Concerning the linked table, I have tried that for another project. Though it does link things together, the performance is significantly worse with that data model. As our applications have increased in size and complexity, more and more we find better performance (front-end) with one Master Table that is a concatenation of disparate tables.
I will see if I can populate with null values so all tables load with the same data.
Thank you for sharing your insights!
Rob Wunderlich wrote:1. Change to a linked table model instead of a concatenated model -- which looks appropriate given your data sample. You'll have to generate compound keys to eliminate the synthetic keys.
Or just allow QlikView to build the synthetic key, which I suspect here would perform the exact same function as a compound key, but with less effort and higher performance.
Edit: Posted that before I saw your response to Rob. I'd at least check the performance using synthetic keys, but based on your experience, you'll probably get your best performance out of your current plan to add null fields to the various QVDs.
Tyler Waterfall wrote:I was under the impression that synthetic keys are bad, both to performance and to keeping the data straight. Is that a true statement?
While a very good rule of thumb, particularly for new developers, that is not a true statement.
Most of the time, synthetic keys arise through mistakes or inefficiencies in a data model.

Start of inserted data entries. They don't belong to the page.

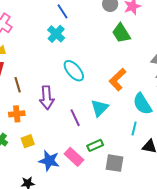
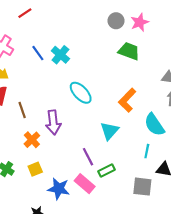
blue line: (63, 11) -> (38, 53), moved
green trapezoid: (121, 33) -> (129, 51), turned 145
orange cross: (17, 114) -> (32, 140), moved, turned -35
purple line: (75, 118) -> (88, 157), moved
gray square: (115, 163) -> (142, 187), moved

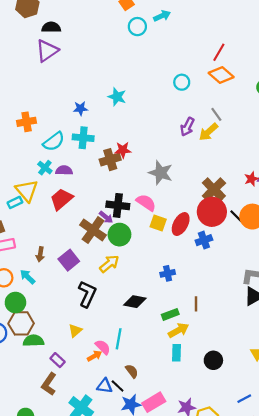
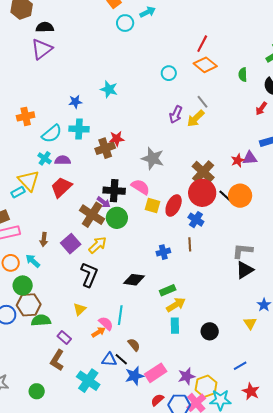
blue cross: (204, 240) -> (196, 220), turned -35
yellow arrow: (109, 264) -> (98, 245), moved
brown line: (196, 304) -> (190, 244), moved

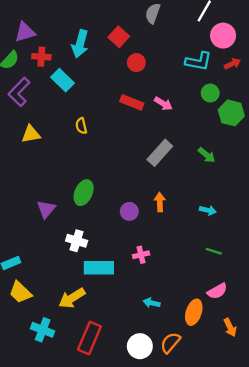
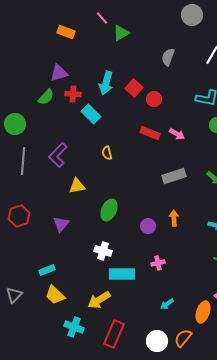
red square: (119, 37) -> (134, 88), moved
purple L-shape: (19, 92) -> (58, 155), moved
yellow triangle: (31, 134) -> (77, 186), moved
gray rectangle: (160, 153) -> (174, 176), turned 30
purple triangle: (46, 209) -> (61, 224), moved
cyan arrow: (152, 303) -> (167, 304), turned -48

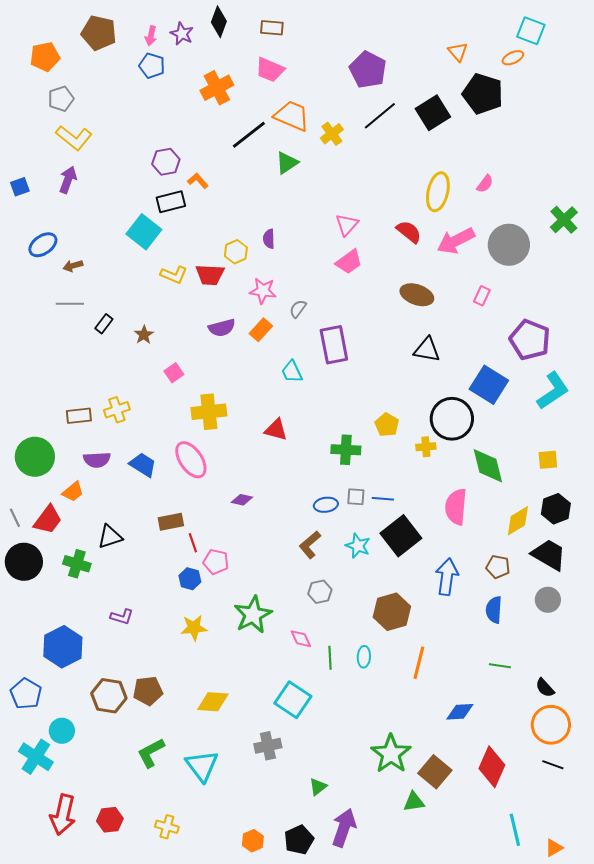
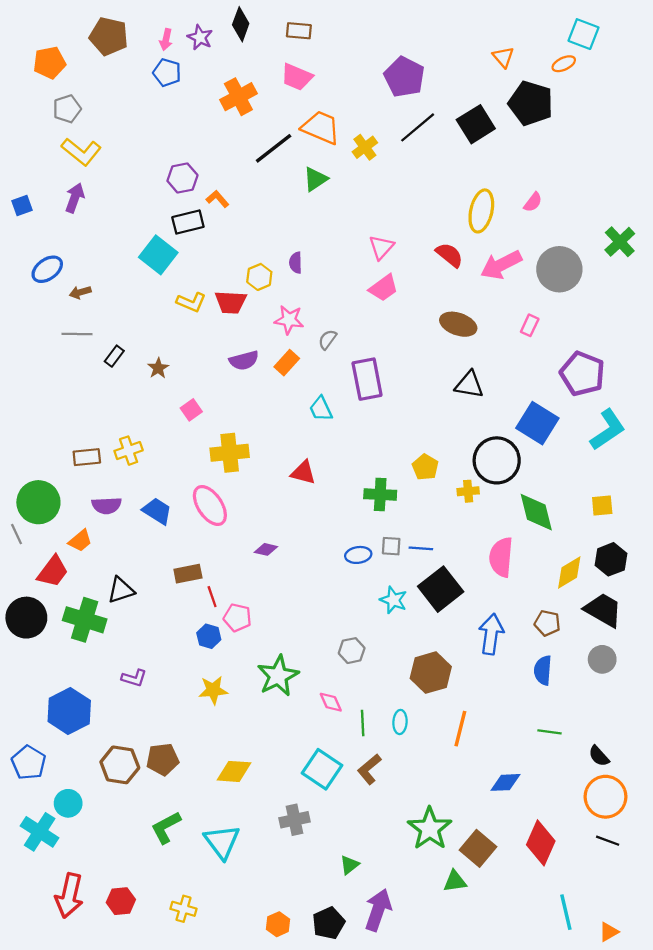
gray line: (15, 518) -> (16, 534), moved
brown L-shape: (310, 545) -> (369, 769), moved
green cross: (77, 564) -> (85, 620), size x1.4

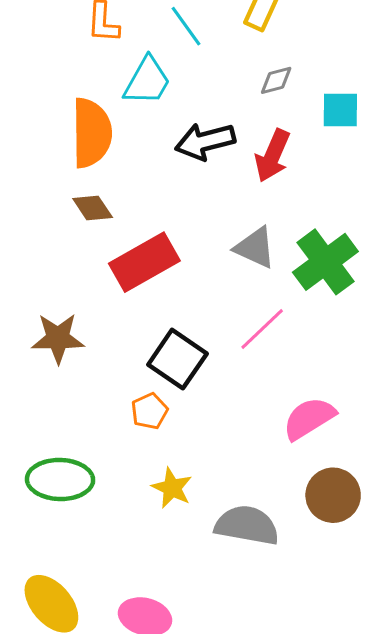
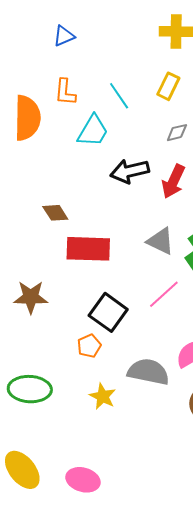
orange semicircle: (92, 133) -> (27, 118), moved
red rectangle: (144, 262) -> (88, 249), turned 30
gray semicircle: (247, 525) -> (148, 372), moved

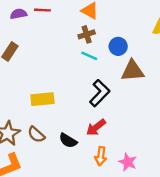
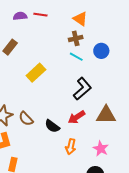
brown triangle: (133, 71) -> (106, 115), moved
yellow rectangle: (42, 99) -> (36, 73), moved, turned -42
orange arrow: (101, 156) -> (71, 147), moved

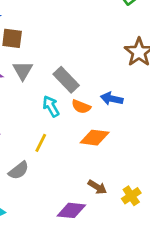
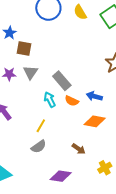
orange diamond: (95, 138) -> (95, 121), moved
gray semicircle: (19, 171) -> (39, 147), moved
brown arrow: (97, 187) -> (79, 149), moved

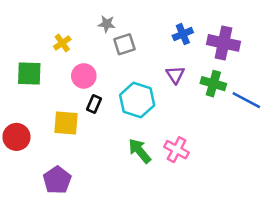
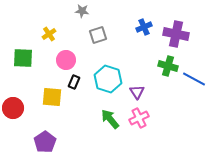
gray star: (107, 24) -> (82, 11), moved
purple triangle: (175, 75) -> (137, 92), moved
pink cross: (177, 150) -> (139, 118), turned 36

As a result, synthetic keys usually occur in concert with poor performance and other problems. Clearing up the synthetic keys often simultaneously clears up the data model mistakes and inefficiencies. The poor performance and other problems go away. This can lead to mistaken conclusions, that either synthetic keys CAUSE problems, or that they ONLY occur when there are problems, and that they should therefore always be avoided.
But synthetic keys are not, in and of themselves, a bad thing. While the situations are likely rare, in some situations, they are exactly what you want, and the most efficient way to accomplish a task. I give an example with performance testing results in the following thread:
For your particular case, I'm guessing (I could certainly be wrong) that a synthetic key linking together all of your tables would be faster than building a concatenated key yourself, both for load speed and to a lesser extent for chart processing speed.
However, for your particular case, the fastest and I would think best solution seems likely to be Rob's second suggestion - to add null fields to your QVDs.